Week 4: Feb. 12 Feb. 18Deliverable #2: I will create a stemmer in the Dutch language that can be used in the Yioop search engine.
Week 5: Feb. 19 Feb. 25Continue work from week 4.
Week 6: Feb. 26 Mar. 4Continue work from week 5.
Week 7: Mar. 5 Mar. 11Deliverable #3: I will find a paper that covers an algorithm used for summarization. Once I have found the right paper, I will implement the code. I will choose the best language for the job but will most likely be PHP.
Week 8: Mar. 12 Mar. 18Continue work from week 7.
Week 9: Mar. 19 Mar. 25Continue work from week 8.
Week 10: Mar. 26 Apr. 1Deliverable #4: I will implement Dr.
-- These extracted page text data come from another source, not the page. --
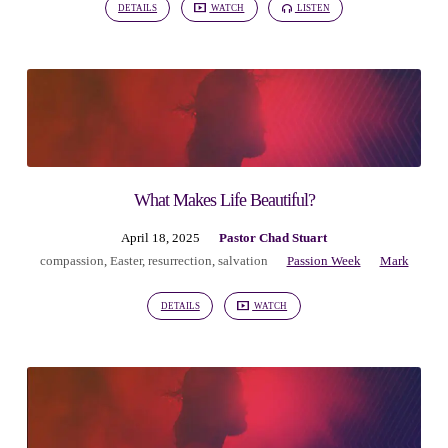
DETAILS
WATCH
LISTEN
What Makes Life Beautiful?
April 18, 2025
Pastor Chad Stuart
compassion
,
Easter
,
resurrection
,
salvation
Passion Week
Mark
DETAILS
WATCH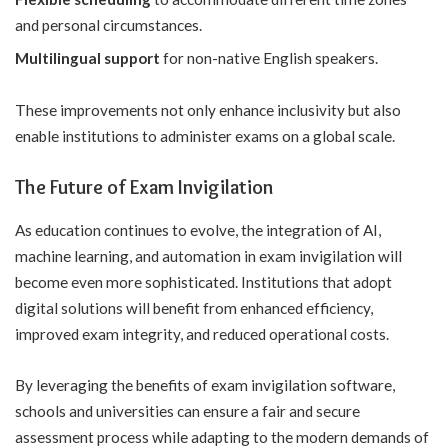
and personal circumstances.
Multilingual support
for non-native English speakers.
These improvements not only enhance inclusivity but also
enable institutions to administer exams on a global scale.
The Future of Exam Invigilation
As education continues to evolve, the integration of AI,
machine learning, and automation in exam invigilation will
become even more sophisticated. Institutions that adopt
digital solutions will benefit from enhanced efficiency,
improved exam integrity, and reduced operational costs.
By leveraging the
benefits of exam invigilation software
,
schools and universities can ensure a fair and secure
assessment process while adapting to the modern demands of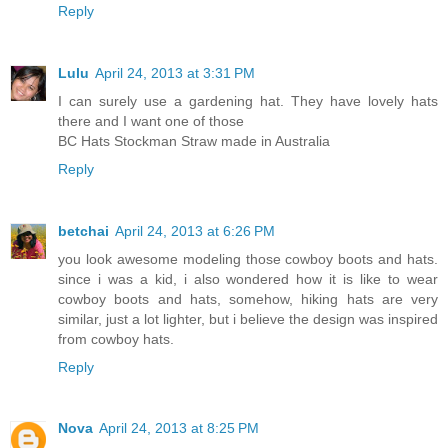
Reply
Lulu
April 24, 2013 at 3:31 PM
I can surely use a gardening hat. They have lovely hats
there and I want one of those
BC Hats Stockman Straw made in Australia
Reply
betchai
April 24, 2013 at 6:26 PM
you look awesome modeling those cowboy boots and hats.
since i was a kid, i also wondered how it is like to wear
cowboy boots and hats, somehow, hiking hats are very
similar, just a lot lighter, but i believe the design was inspired
from cowboy hats.
Reply
Nova
April 24, 2013 at 8:25 PM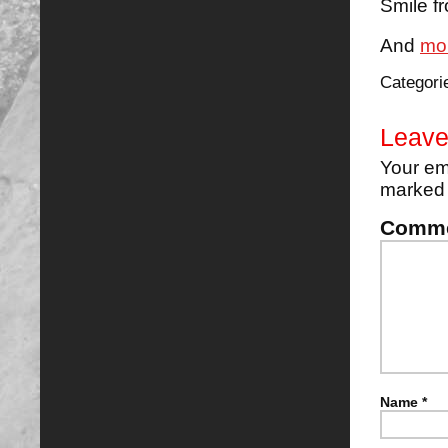
Smile f
And
mo
Categori
Leave
Your em
marke
Comm
Name
*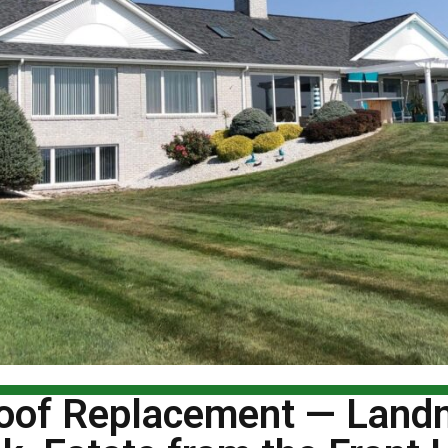
Roof Replacement — Lan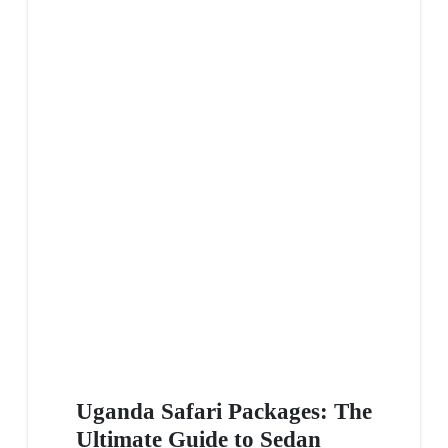
Uganda Safari Packages: The
Ultimate Guide to Sedan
Pollett's summarizer algorithm in PHP. The goal would be to see how good it is and add it as one of the choices in the Yioop serarch engine.
Week 11: Apr. 2 Apr. 8Continue work from week 10.
Week 12: Apr. 9 Apr. 15Continue work from week 11.
Week 13: Apr. 16 Apr. 22Continue work from week 12.
Week 14: Apr. 23 Apr. 29Deliverable #5: At this point, I am ready to write the CS 297 report. I will gather all of the information that has taken place over the semester and create a close to 10 page report.
Week 15: Apr. 30 May. 6Continue work from week 14.
Week 16: May. 7 May. 13Continue work from week 15.


The full project will be done when CS298 is completed. The following will be done by the end of CS297:

1. Clone the GIT Seek Quarry repository, perform a simple crawl and test its summarizers.

2. Implement a Dutch summarizer that can be used in the Yioop search engine.

3. Find a paper on the summarization topic that contains an algorithm and code it.

4. Implement Dr. Pollett's summmarizer algorithm.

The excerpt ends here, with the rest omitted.